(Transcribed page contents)

◆ ◆ ◆ ◆ ◆ ◆ ◆

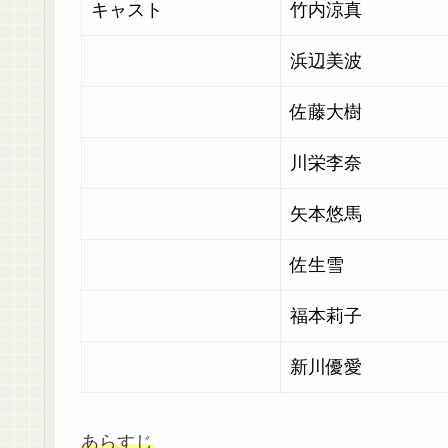
キャスト
竹内涼真
浜辺美波
佐藤大樹
川栄李奈
矢本悠馬
佐生雪
福本莉子
新川優愛
あらすじ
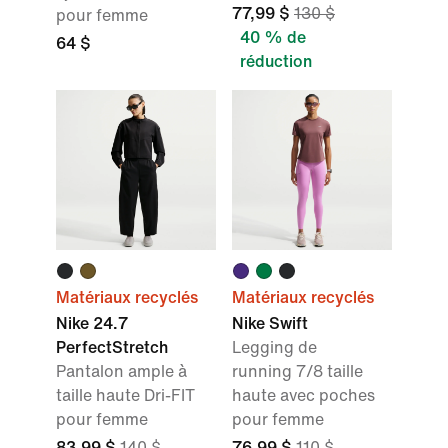
77,99 $
130 $
pour femme
40 % de
64 $
réduction
Matériaux recyclés
Matériaux recyclés
Nike 24.7
Nike Swift
PerfectStretch
Legging de
Pantalon ample à
running 7/8 taille
taille haute Dri-FIT
haute avec poches
pour femme
pour femme
83,99 $
140 $
76,99 $
110 $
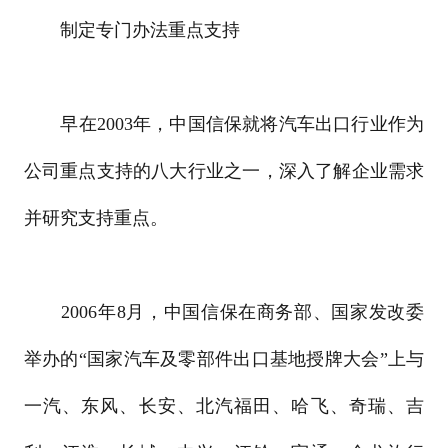
制定专门办法重点支持
早在2003年，中国信保就将汽车出口行业作为
公司重点支持的八大行业之一，深入了解企业需求
并研究支持重点。
2006年8月，中国信保在商务部、国家发改委
举办的“国家汽车及零部件出口基地授牌大会”上与
一汽、东风、长安、北汽福田、哈飞、奇瑞、吉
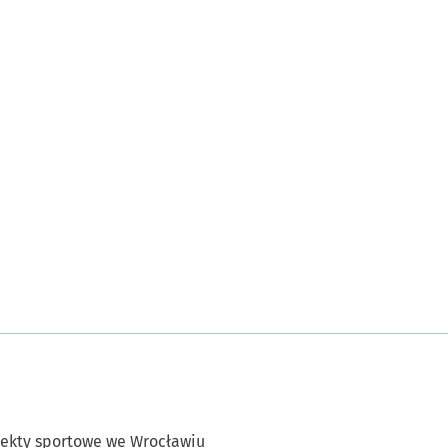
ekty sportowe we Wrocławiu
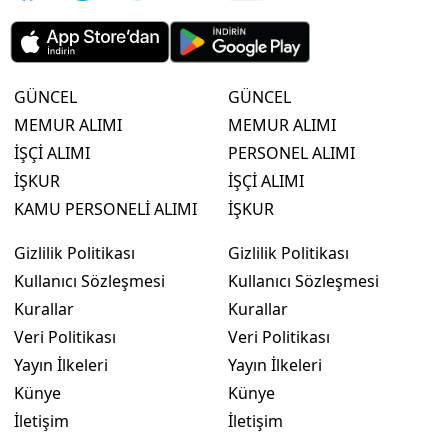
GÜNCEL
GÜNCEL
MEMUR ALIMI
MEMUR ALIMI
İŞÇİ ALIMI
PERSONEL ALIMI
İŞKUR
İŞÇİ ALIMI
KAMU PERSONELİ ALIMI
İŞKUR
Gizlilik Politikası
Gizlilik Politikası
Kullanıcı Sözleşmesi
Kullanıcı Sözleşmesi
Kurallar
Kurallar
Veri Politikası
Veri Politikası
Yayın İlkeleri
Yayın İlkeleri
Künye
Künye
İletişim
İletişim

◆ ◆ ◆ ◆ ◆ ◆ ◆

EXERCISE: Make a copy of each line in the records above that has the word "taille".

OUTPUT FOR THIS TASK:
running 7/8 taille
taille haute Dri-FIT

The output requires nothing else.